| sushispot

Notes for “Attention is All You Need”

Transduction models: Basically models that take an input sequence and produce an output sequence. Both input and output sequence can be of varying lengths. Key points:

Both of the input and output are a sequence.
Models are mapping from one sequence space to another.
Example: translation, summarisation, speech recognition, Question answering
Example models: Seq2Seq models, Transformers, LSTM networks when used for sequence mapping
Anti examples: Classification models, régression models,

So typically RNN works like this to process an input:

Sequential processing in RNNs: They operate on one symbol at a time, in order. Each step produces a hidden state(ht) based on previous hidden state(h t-1) and current input.
Alignment of positions with computation time: Each position in the sequence corresponds to a step in the computation.

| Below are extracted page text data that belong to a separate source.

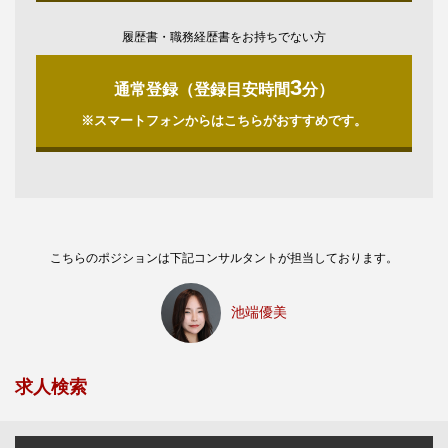
履歴書・職務経歴書をお持ちでない方
3
通常登録（登録目安時間
分）
※スマートフォンからはこちらがおすすめです。
こちらのポジションは下記コンサルタントが担当しております。
池端優美
求人検索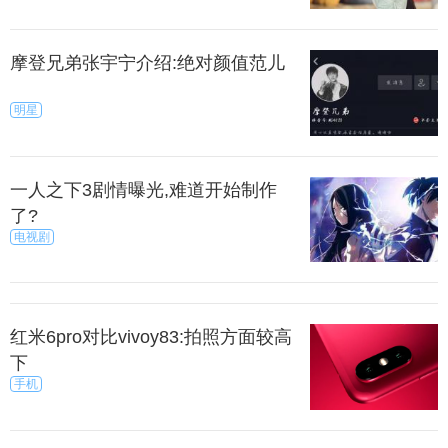
摩登兄弟张宇宁介绍:绝对颜值范儿
明星
一人之下3剧情曝光,难道开始制作
了?
电视剧
红米6pro对比vivoy83:拍照方面较高
下
手机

Model processes sequence in order from start to finish.
Limitations on parallelisation: each step depends on previous one, not possible to process different parts of the sequence in parallel with a single example.
Impact on efficiency: Limitation becomes problematic for long sequences. As sequence gets longer, time to process increases linearly.

Bottleneck in RNNs: Inability to parallelise within a sequence. Leads to:

Slower training times
Slower inference
Difficulty with long range dependencies

Attention mechanism existed before this paper, but it was mostly used in addition to/as part of RNNs. But this paper proposed a new transformer architecture that basically relied mainly on attention mechanism. It allows for more parallelisation.

Background:

CNNs can do parallelisation and this has been used to optimise in case of models like Bytenet, ConvS2S. These models compete hidden representations in parallel for all input and output positions. This is in contrast to RNNs where everything happens in sequence.

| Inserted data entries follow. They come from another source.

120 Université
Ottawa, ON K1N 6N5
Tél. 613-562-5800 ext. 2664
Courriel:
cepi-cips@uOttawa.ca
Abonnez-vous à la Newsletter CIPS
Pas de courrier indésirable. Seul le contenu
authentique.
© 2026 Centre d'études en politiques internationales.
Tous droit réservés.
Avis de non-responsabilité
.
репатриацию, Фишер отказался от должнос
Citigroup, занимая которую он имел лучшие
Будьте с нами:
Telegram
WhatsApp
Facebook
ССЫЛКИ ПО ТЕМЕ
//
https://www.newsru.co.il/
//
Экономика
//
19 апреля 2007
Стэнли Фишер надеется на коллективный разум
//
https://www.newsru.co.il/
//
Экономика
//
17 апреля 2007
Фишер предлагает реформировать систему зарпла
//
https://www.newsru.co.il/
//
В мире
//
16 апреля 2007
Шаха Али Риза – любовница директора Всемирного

Tradeoff: While these models allow for more parallelisation, they introduce a different challenge: number of operations required to relate signals from two arbitrary position grows as distance b/w these positions grow. Basically they trade off the computation problem of RNNs for a different problem - capturing the long-range dependencies efficiently.

TLDR: RNNs have parallelisation issue and CNNs have long range dependency issue. Transformers this is reduced to a constant number.

Self attention:

Self attention is a mechanism which allows a model to focus on different parts of the input sequence when processing each element of that same sequence. Also called intra attention. Contrast with traditional attention: Traditional attention works with two different sequences (I.e, machine translation, attention b/w source and target). Self attention operates within a single sequence.

TLDR: Self attention captures the spatial representation of the input sequence itself. CNNs also do that but in a different way. In CNN it’s sort of like a fixed-size, sliding scale, so the spatial relationship captured is sort of local. So its better for images, time series captures etc., Self attention captures this relationship regardless of distance, lets see in the next parts how.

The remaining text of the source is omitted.